The benefits of Creatine for Sports and Nutrition:
Greater concentrations of creatine in muscle improves performance
The effect of creatine supplementation has been studied in people with different levels of fitness and athletic ability, ranging from elite athletes to relatively unfit beginners.
Creatine supplementation had a performance-enhancing effect for a wide range of sports.
For sports that require speed, such as sprinting, long jump, swimming, kayaking/rowing, and for intensive strength training by bodybuilders and cyclists, creatine supplementation can greatly improve performance in the areas of maximum strength and endurance (5-15%), with interval training in the maximum range (5-20%), with power production in short sprints (approx. 30%,) and in training with repetitive sprints (5-15%).
Different mechanisms are involved in the ergogenic effects of creatine supplementation:
- Higher phosphocreatine concentrations serve as immediate reserves for ATP during exertion.
- Increased phosphocreatine resynthesis rate during and after exertion due to increased levels of creatine.
- Smaller decrease in muscle pH during exertion.
- Greater training capacity.
- Increase in muscle mass (absolute power output).
Phosphocreatine resynthesis is critical for restoring muscle power at the beginning of the next set of intensive exercises.

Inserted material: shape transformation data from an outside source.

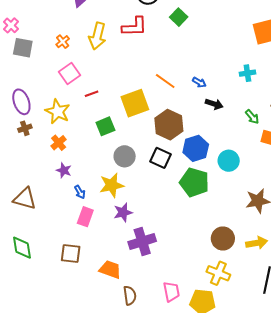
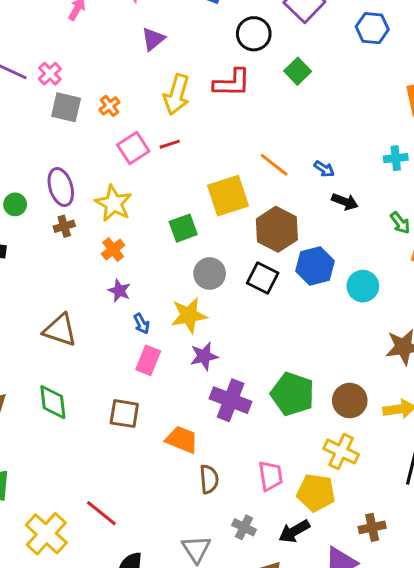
orange cross: (63, 42) -> (109, 106), moved
red line: (92, 94) -> (170, 144), moved
green pentagon: (194, 182) -> (293, 394), moved
purple cross: (142, 242) -> (231, 400), turned 36

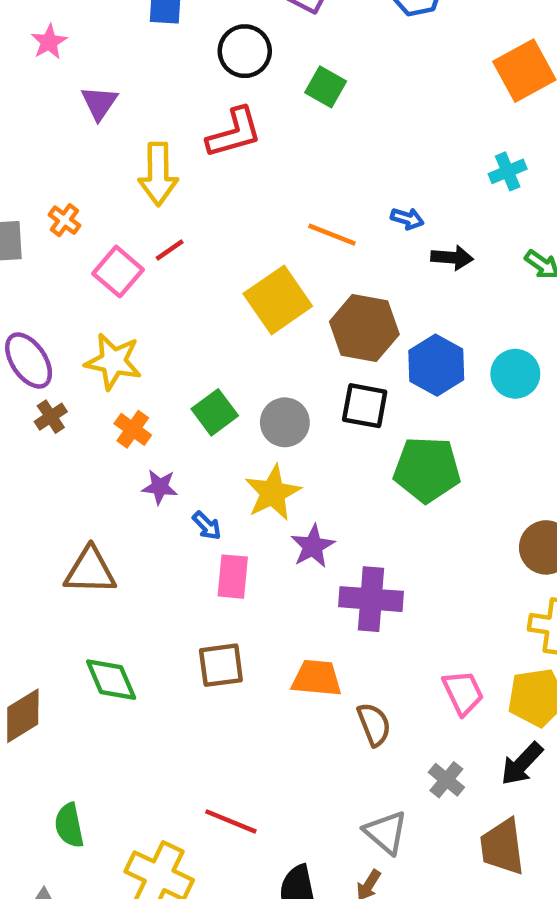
green square: (183, 228) -> (215, 412), moved
green pentagon: (293, 394) -> (427, 469), moved
gray cross: (244, 527) -> (446, 780), turned 30

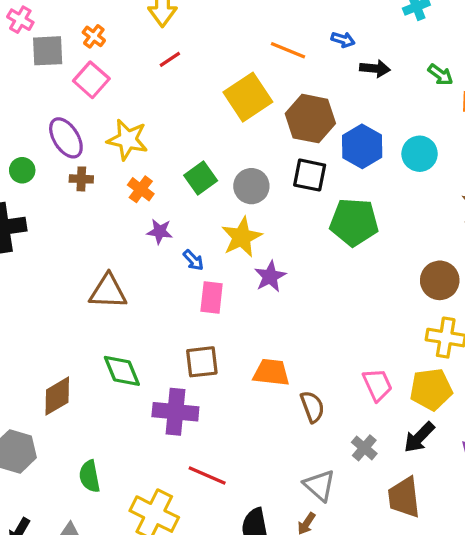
pink square: (118, 272) -> (91, 80), moved
brown cross: (51, 417) -> (81, 179), turned 35
purple cross: (371, 599) -> (175, 412), moved

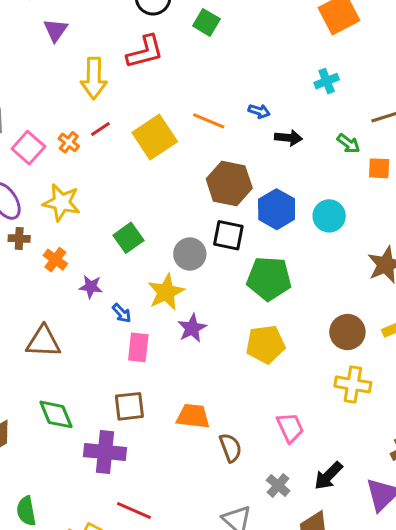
orange cross: (94, 36) -> (69, 142), moved
yellow square: (248, 97) -> (155, 137), moved
gray circle: (251, 186) -> (190, 254), moved
orange cross: (141, 189) -> (55, 260), moved
yellow pentagon: (431, 389) -> (266, 344), moved

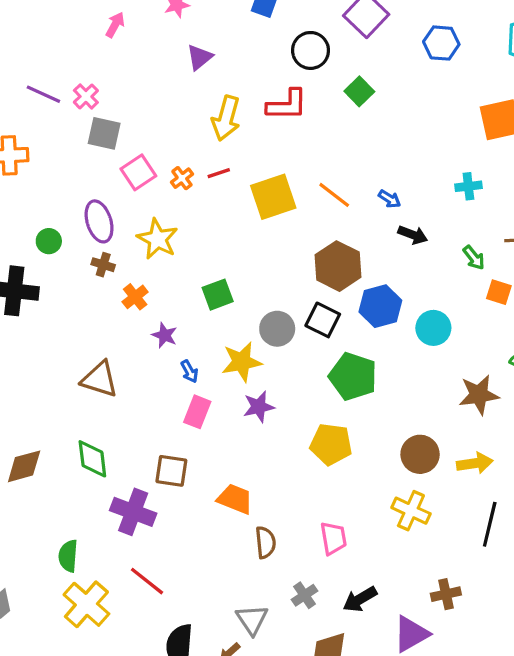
green semicircle: (26, 511) -> (68, 556), moved

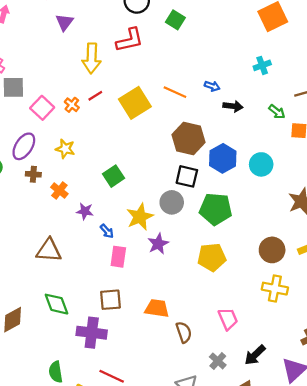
purple ellipse: (99, 221) -> (24, 146), turned 64
yellow star: (158, 239) -> (65, 149), size x0.7
gray circle: (277, 329) -> (172, 202), moved

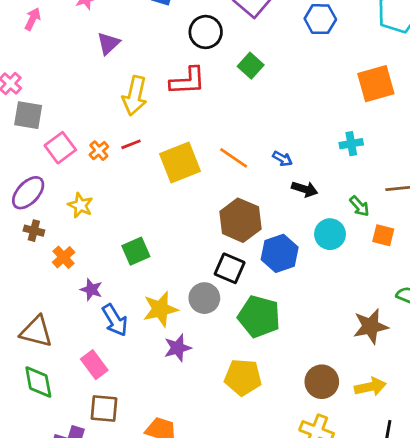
cyan circle: (261, 164) -> (330, 234), moved
blue arrow: (107, 231) -> (115, 320), size x1.6
pink rectangle: (118, 257) -> (94, 365), moved, turned -55
green diamond: (57, 304) -> (38, 382), moved

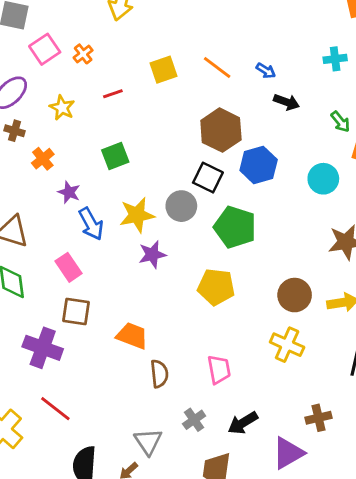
red line: (131, 144) -> (113, 94), moved
yellow square: (180, 162) -> (163, 70), size x0.7
cyan circle: (330, 234) -> (323, 179), moved

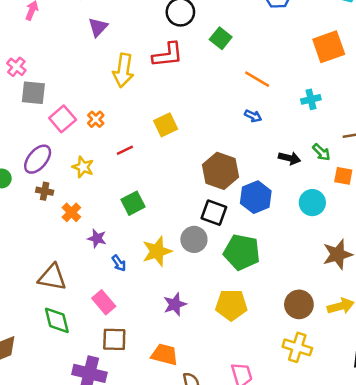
orange line: (217, 68) -> (257, 79), moved
black arrow: (287, 102) -> (289, 158), moved
blue arrow: (91, 224) -> (119, 263), size x0.6
purple star: (152, 254) -> (175, 304), moved

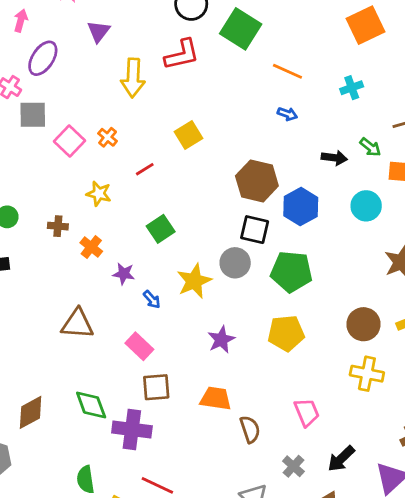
green square: (221, 38) -> (241, 29), size x1.6
purple ellipse: (38, 159) -> (43, 58), moved
green diamond: (57, 320) -> (91, 405), moved

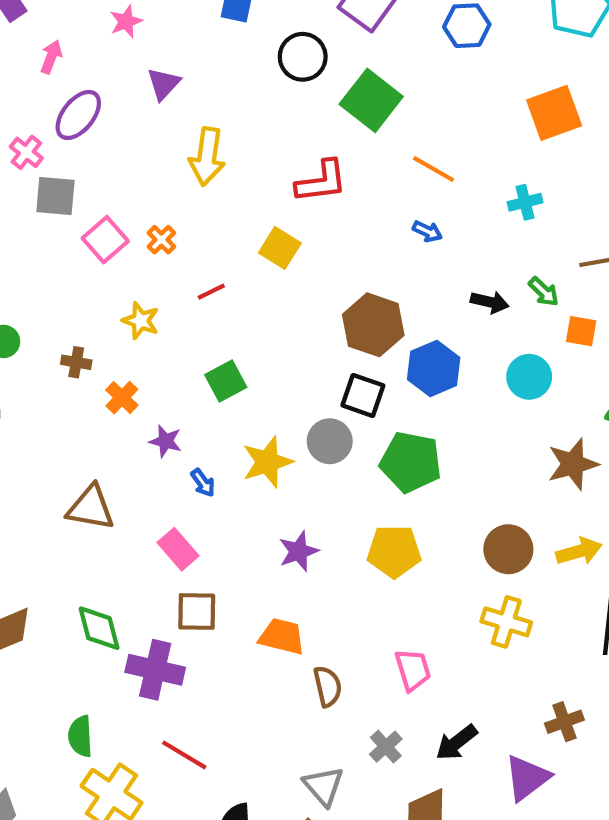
red L-shape: (182, 55) -> (321, 181), moved
yellow square: (188, 135) -> (280, 248), turned -32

An increased resynthesis rate makes it possible to more intensive training sets, which is an advantage for explosive sports disciplines in particular.
During very intensive, repetitive forms of exercise there is enough ATP or 1-2 seconds, and phosphocreatine is available for the immediate regeneration of ATP. However, phosphocreatine stores last approximately 10 seconds. Increasing Phosphocreatine levels in muscle results in the delayed breakdown of phosphocreatine, which has a beneficial effect on muscle performance. More than 20 clinical trials have shown that creatine supplementation significantly improves muscle strength and/or performance during short bouts of high-intensity exercise.
The greatest improvements in performance can be found during series of repetitive high-intensity types of exertion that are interrupted by a fairly brief period of rest (e.g., 20-60 seconds). The rest breaks are sufficient to achieve greater recovery of phosphocreatine concentrations.
Creatine supplementation is common in these sports: bodybuilding, weightlifting, wrestling, rowing, cycling, mountain biking, tennis, skiing, American football, soccer, rugby, basketball, ice hockey, volleyball, handball, and track and field (sprinting, shotput, javelin and discus).